Lu Yang

Delusional Mandala

computer generated video, 2015

Delusional Mandala is the first piece of work, for which Lu Yang created a digital genderless human-avatar based on his own physical self.

Influenced by the research on neuroscience, Lu Yang’s Delusional Mandala refers to various physical treatments and medical modifications of our brains, such as three-dimensional stereotactic systems used for minimally invasive surgical interventions, deep brain simulations that implant electrodes within the brain, and transcranial magnetic stimulation technology, which uses magnetic fields to improve symptoms of depression. These physical-surgical methods are symbolically presented in the work as means of physical modifications, which alongside incorporated religious visions and the elements representing our material world extend the portrayal of total delusion.

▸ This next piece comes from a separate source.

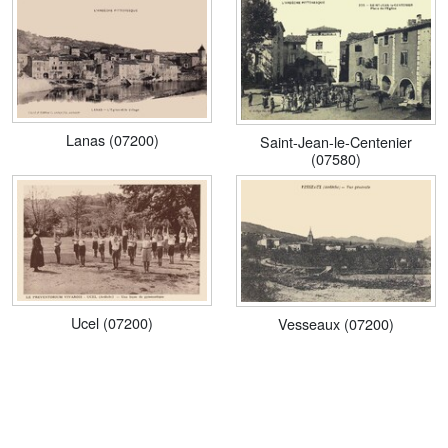
Lanas (07200)
Saint-Jean-le-Centenier
(07580)
Ucel (07200)
Vesseaux (07200)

Delusional Mandala demonstrates Lu Yang’s reflection on the past, present and future, of his creative work, of the physical self and of identity. The work questions the widely accepted notion of our consciousness being associated with our brains. In this video, Lu Yang simulates the delusion of destroying himself through different means over and over again – from methods of physical-scientific interventions, to technological transformations of social, cultural and political constructions of our identities. While Delusional Mandala is a speculative video work portraying the virtual simulations of delusion, the only thing that is certain nowadays is that these simulations could eventually be realized.

Delusional Mandala was created after Lu Yang’s video Moving God, both belonging to the same series of works exploring the intersections between religion and neuroscience.

Photo: Damjan Švarc © ACE KIBLA.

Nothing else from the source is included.